Maurer is currently dean of the School of Social Sciences, professor of anthropology and law, and director of the Institute for Money, Technology & Financial Inclusion at UC Irvine. He is an internationally recognized expert on the anthropology of law, money and finance. His research has been supported by the National Science Foundation as well as multiple public and private foundations, associations, and corporations. In 2016, he was named a fellow of the Filene Research Institute and the American Association for the Advancement of Science. Maurer earned his A.B. in anthropology and women’s studies at Vassar College, and his master’s and Ph.D. in anthropology at Stanford University. He’s been a member of the UCI faculty since 1996.

Richland is professor and chair of the anthropology department at UCI. He earned his J.D. at UC Berkeley and his Ph.D. at UCLA. He studies Native American law and politics in the contemporary moment – particularly the interface between tribal nations in the U.S. and the U.S. federal and state governments. In 2015 he was appointed to his second term of service by the Hopi Tribal Government as Associate Justice of the Hopi Appellate Court (from 2006-09, he served as Justice Pro Tempore). In 2016, he became a member of the research faculty of the American Bar Foundation and he was named a J.S. Guggenheim Fellow. In 2018, he was appointed to a three-year term as an American Bar Foundation Faculty Fellow.

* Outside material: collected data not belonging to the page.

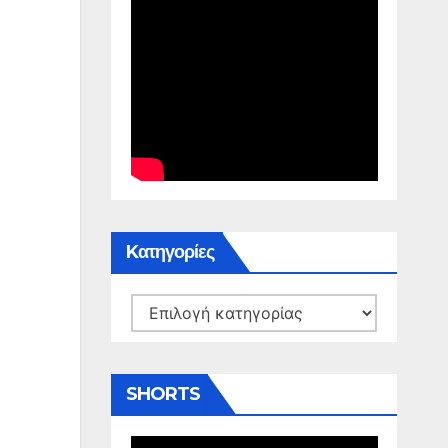
Kατηγορίες
Kατηγορίες
SHORTS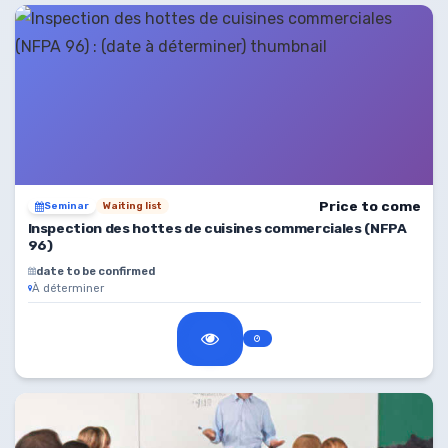
Price to come
Seminar
Waiting list
Inspection des hottes de cuisines commerciales (NFPA
96)
date to be confirmed
À déterminer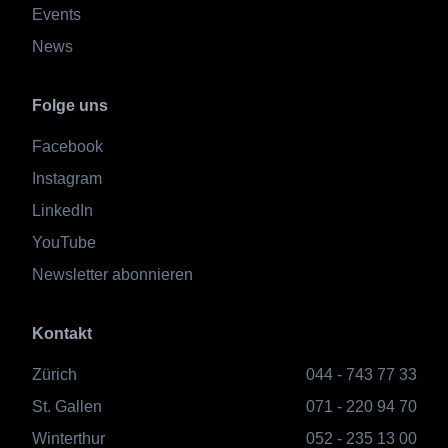
Events
News
Folge uns
Facebook
Instagram
LinkedIn
YouTube
Newsletter abonnieren
Kontakt
Zürich
044 - 743 77 33
St. Gallen
071 - 220 94 70
Winterthur
052 - 235 13 00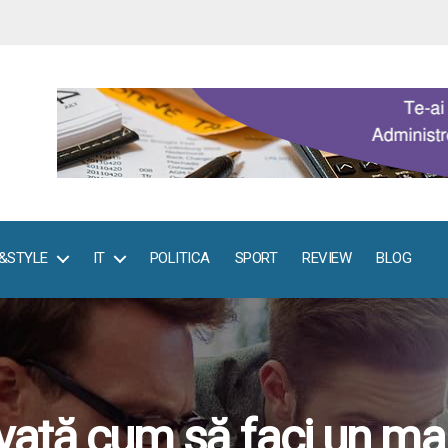
E&STYLE
IT
POLITICA
SPORT
REVIEW
BLOG
nvață cum să faci un m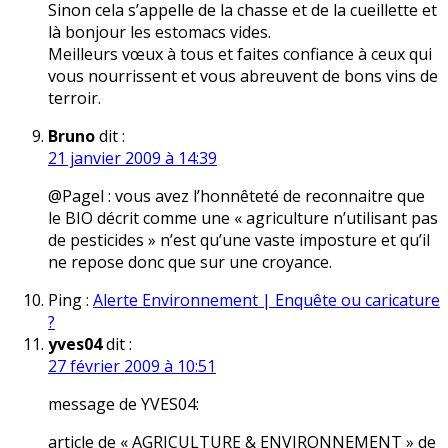
Sinon cela s’appelle de la chasse et de la cueillette et
là bonjour les estomacs vides.
Meilleurs vœux à tous et faites confiance à ceux qui
vous nourrissent et vous abreuvent de bons vins de
terroir.
Bruno
dit :
21 janvier 2009 à 14:39
@Pagel : vous avez l’honnêteté de reconnaitre que
le BIO décrit comme une « agriculture n’utilisant pas
de pesticides » n’est qu’une vaste imposture et qu’il
ne repose donc que sur une croyance.
Ping :
Alerte Environnement | Enquête ou caricature
?
yves04
dit :
27 février 2009 à 10:51
message de YVES04:
article de « AGRICULTURE & ENVIRONNEMENT » de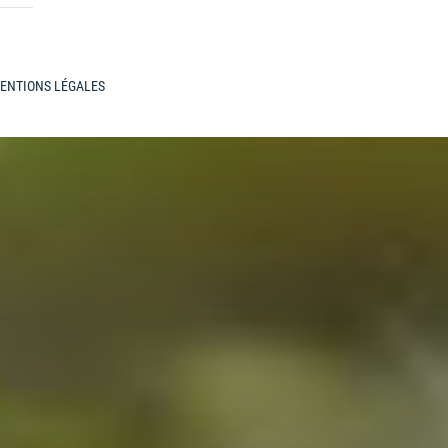
ENTIONS LÉGALES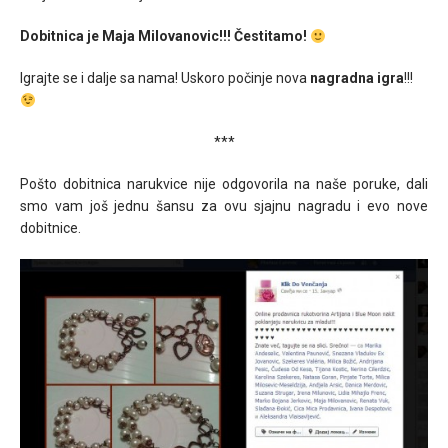
Dobitnica je Maja Milovanovic!!! Čestitamo!
Igrajte se i dalje sa nama! Uskoro počinje nova
nagradna igra
!!!
***
Pošto dobitnica narukvice nije odgovorila na naše poruke, dali
smo vam još jednu šansu za ovu sjajnu nagradu i evo nove
dobitnice.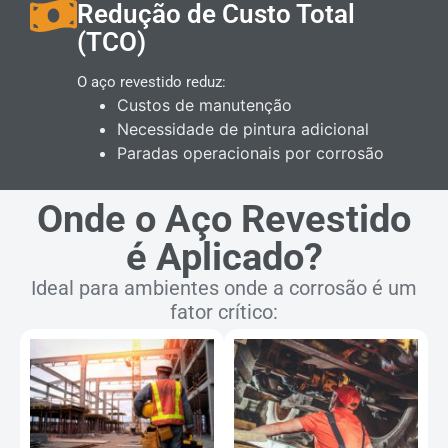
Redução de Custo Total
(TCO)
O aço revestido reduz:
Custos de manutenção
Necessidade de pintura adicional
Paradas operacionais por corrosão
Onde o Aço Revestido
é Aplicado?
Ideal para ambientes onde a corrosão é um
fator crítico:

Cabatingan is an associate professor of criminology, law & society with a joint appointment in anthropology. Her research, supported by the National Science Foundation and other private foundations, such as the Wenner-Gren Foundation for Anthropological Research, focuses on topics in anthropology of law and legal institutions; nation, state, and region formation; sovereignty; conceptualizations of property; socialism and late-socialism; postcolonial studies; and the Caribbean, especially Cuba and the Anglophone Caribbean. She earned her A.B. at Princeton University, her J.D. at University of California Hastings College of the Law (now known as UC Law SF), and her master’s and Ph.D. at the University of Chicago.